Jesus’s response ‘Come and see’ suggests – at a deeper level – that we can only come to know God through experience. In St Thomas Aquinas’s commentary, he suggests four different pathways to experience God, four different ways to make a ‘dwelling place for God’ in our hearts: first, by doing good works, secondly (and beautifully, I think) through the ‘rest or stillness of the mind’ (‘Be still and see/Be still and know that I am God’; Psalm 45: 11), thirdly ‘by tasting the divine sweetness’ and, fourthly, through acts of devotion.

God starts with a question, this invites a relationship and this, in turn, invites knowledge of God through experience.

One of the two who heard John speak and followed him was Andrew, Simon-Peter’s brother. He first found his brother Simon and said to him, ‘We have found the Messiah’ (which is translated Annointed). He brought Simon to Jesus, who looked at him and said, ‘You are Simon, son of John. You are to be called Cephas’ (which is translated Peter).

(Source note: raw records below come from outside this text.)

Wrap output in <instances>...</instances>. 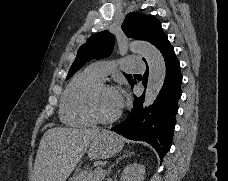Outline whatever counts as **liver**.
Here are the masks:
<instances>
[{
	"label": "liver",
	"mask_w": 228,
	"mask_h": 181,
	"mask_svg": "<svg viewBox=\"0 0 228 181\" xmlns=\"http://www.w3.org/2000/svg\"><path fill=\"white\" fill-rule=\"evenodd\" d=\"M101 129H48L38 147L32 181H66Z\"/></svg>",
	"instance_id": "6515ba94"
}]
</instances>
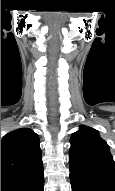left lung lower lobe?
Segmentation results:
<instances>
[{"label":"left lung lower lobe","instance_id":"left-lung-lower-lobe-1","mask_svg":"<svg viewBox=\"0 0 115 191\" xmlns=\"http://www.w3.org/2000/svg\"><path fill=\"white\" fill-rule=\"evenodd\" d=\"M72 191H115V177L99 170L71 165Z\"/></svg>","mask_w":115,"mask_h":191}]
</instances>
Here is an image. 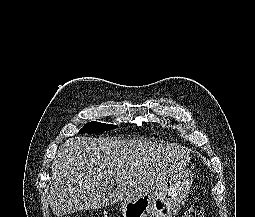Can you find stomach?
<instances>
[{"label": "stomach", "mask_w": 255, "mask_h": 217, "mask_svg": "<svg viewBox=\"0 0 255 217\" xmlns=\"http://www.w3.org/2000/svg\"><path fill=\"white\" fill-rule=\"evenodd\" d=\"M192 181V171L184 168L151 195L122 202V217H175L189 196Z\"/></svg>", "instance_id": "1"}]
</instances>
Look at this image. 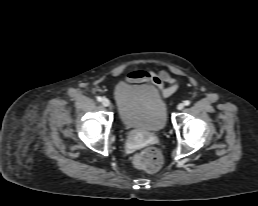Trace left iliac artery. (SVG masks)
Here are the masks:
<instances>
[{
	"mask_svg": "<svg viewBox=\"0 0 258 206\" xmlns=\"http://www.w3.org/2000/svg\"><path fill=\"white\" fill-rule=\"evenodd\" d=\"M184 104H185L186 106H188V105H190V101H189V100H186V101H184Z\"/></svg>",
	"mask_w": 258,
	"mask_h": 206,
	"instance_id": "1",
	"label": "left iliac artery"
}]
</instances>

Andrew, who is the ‘protoclete’ (‘the first called’), shows here that such a relationship with God is to be shared. And he shows just how fruitful such sharing can be, for it is this Simon-Peter who will become the very rock of the church.

This gospel episode is still, nonetheless, just the beginning of a journey for Andrew, it is the first of three times that he is called by Jesus: here he is called to ‘get to know him’, to friendship and faith; then, by the sea of Galilee, Jesus calls him to a new vocation (‘Follow me, and I will make you fishers of men’); and, finally, he is called to be one of the twelve apostles: ‘He appointed twelve (whom he also named apostles) that they might be with him, and he might send them forth to preach’.

So, again, the message seems to be that God works little by little in building a relationship, from posing a question: ‘where are you?’, ‘what are you looking for?’, to knowledge, to friendship, to community, and to vocation.

As, for centuries, Christian pilgrims have travelled here, to St Andrews, in part to feel closer to St Andrew, Jesus’s ‘first-called’ disciple, so I hope that St Andrew may accompany you this year on your Advent journey.